Michael Woodward, UK automotive lead at Deloitte, said: “This flurry of post-lockdown activity hints towards a speedy recovery. However, manufacturers and dealers alike will treat these results with caution. The conversion of latent demand, built up over the last four months is a key driver of July’s growth, but we may see a slower rate of sale return over the course of the year once this demand dissipates.
“Whilst consumer confidence is returning, albeit slowly, consumers remain concerned over the state of the economy and the job market. As a result, consumers may be more cautious over major purchases moving forward. However, significant discounting is likely over the coming months as manufacturers bring their factories back up to full capacity. This could help maintain higher level of sales, at least in the short-term.”
James Fairclough, chief executive of AA Cars, said: “After months of falling sales, this uptick suggests two important trends in consumer attitudes. Firstly that there was pent-up demand during lockdown, and drivers are now acting on their desire or need for a new car.
“Secondly, it allays some fears that consumers would hold onto their cash and stay reluctant to spend, particularly on big ticket items such as cars. Electric vehicles, in particular, are powering this increase, with sales growing by 261% year on year in June, and now 259% in July.
“Meanwhile overall views of cars on the AA Cars site remain 113% higher than they were during the first week of lockdown, indicating that drivers still want or need to change their car, whether brand new or used.”

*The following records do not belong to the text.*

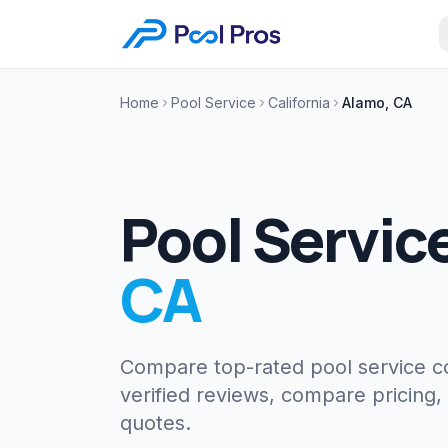
Home
Pool Service
California
Alamo, CA
Pool Servic
CA
Compare top-rated pool service 
verified reviews, compare pricing,
quotes.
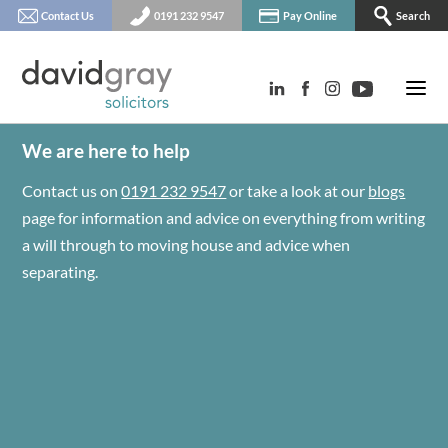
Contact Us
0191 232 9547
Pay Online
Search
We are here to help
Contact us on
0191 232 9547
or take a look at our
blogs
page for information and advice on everything from writing
a will through to moving house and advice when
separating.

Karen Hilton, chief commercial officer at heycar, said: “As has been witnessed in every other part of life, the rapid increase in digital first activity has spread into car buying – and offers massive opportunities for dealers looking to continue this road to recovery.
“This adoption of a full online research and preparation phase for car buyers would never have accelerated so quickly had it not been for the pandemic. However, it’s behaviour that’s here to stay and dealers need to respond to grow their sales again.
“As we keep on waiting to see if the government will offer any assistance to the industry to build back, we must take matters into our own hands to continue these new ways of engaging customers and keep people buying cars.”
Sue Robinson, director of the NFDA, said: “It is positive that in addition to the encouraging trend in the used car market, new car sales have also returned to form. We must however continue to monitor the health of consumer demand to understand the support our sector may need over the coming months.
“It is encouraging to see continued growth in the battery electric vehicle sector which shows consumers have an appetite for these vehicles. August is traditionally a quiet month, however as commuters continue to look for alternatives to avoid public transport, automotive retailers can benefit from the increasing interest from consumers to buy a car.”